Wenn eine forensische Anthropologin Romane über ihre eigene Arbeit schreibt, dann lernen die Leserinnen und Leser auf jeden Fall schon einmal eine ganze Menge über forensische Anthropologie. Dass es möglich ist, diesen Unterricht auch mit einer interessanten Art von Kriminalerzählung zu verbinden, hat Frau Reichs bereits in ihren ersten vier Büchern zweifelsfrei bewiesen, und sie übertrifft hier sicherlich die Arbeit von der bekannteren Patricia Cornwell zumindest im Bereich der jüngeren Werke bei weitem.

Tempe Brennan, die Heldin der vorherigen Romane, befindet sich in Guatemala, um hier bei der Untersuchung von Grabstätten aus der innenpolitisch heißen Phase zu helfen.
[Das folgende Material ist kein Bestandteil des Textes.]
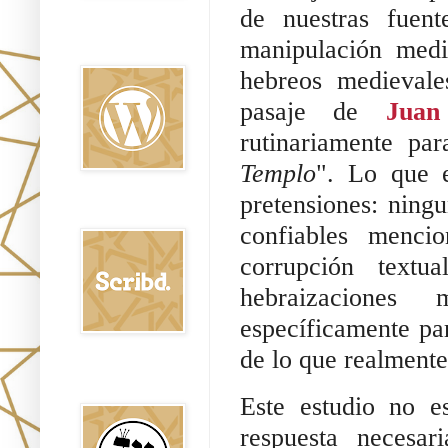
de nuestras fuent
Oraj HaEmet en
manipulación medi
Wordpress elht
hebreos medievale
pasaje de
Juan
rutinariamente pa
Templo
". Lo que e
pretensiones: ning
Scribd
confiables mencio
corrupción text
hebraizaciones
específicamente pa
de lo que realmente
Shem Tob: Mateo
Hebreo
Este estudio no e
respuesta necesa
Während eine wichtige Ausgrabung läuft, werden zwei ihrer Mitarbeiter auf dem Rückweg von Guatemala City überfallen. Einer wird getötet, und die andere Mitarbeiterin ist nach einer  schweren Schussverwundung in einem Koma. Doch Tempe hat nicht viel Zeit sich um diese Dinge zu kümmern, denn sie wird von der Polizei von Guatemala City gebeten, bei der Untersuchung einiger seltsamer Mordfälle zu helfen, bei denen sich auch die Tochter eines kanadischen Diplomaten unter den Opfern zu befinden scheint. Zunächst widerwillig stimmt sie schließlich zu, nur um die ersten Knochen, die sie aus einer Art Senkgrube sichert direkt an Vertreter der guatemaltekischen Polizeibürokratie zu verlieren. Durch die Hilfe eines guatemaltekischen Polizisten namens Galiano, der sich später als ein alter Schulfreund ihres Beinahliebhabers Ryan herausstellt, gelingt es ihr aber trotzdem, die Überreste der Verstorbenen näher in Augenschein zu nehmen. Dabei findet sie auch die Überreste eines Embryos unter den anderen Knochen.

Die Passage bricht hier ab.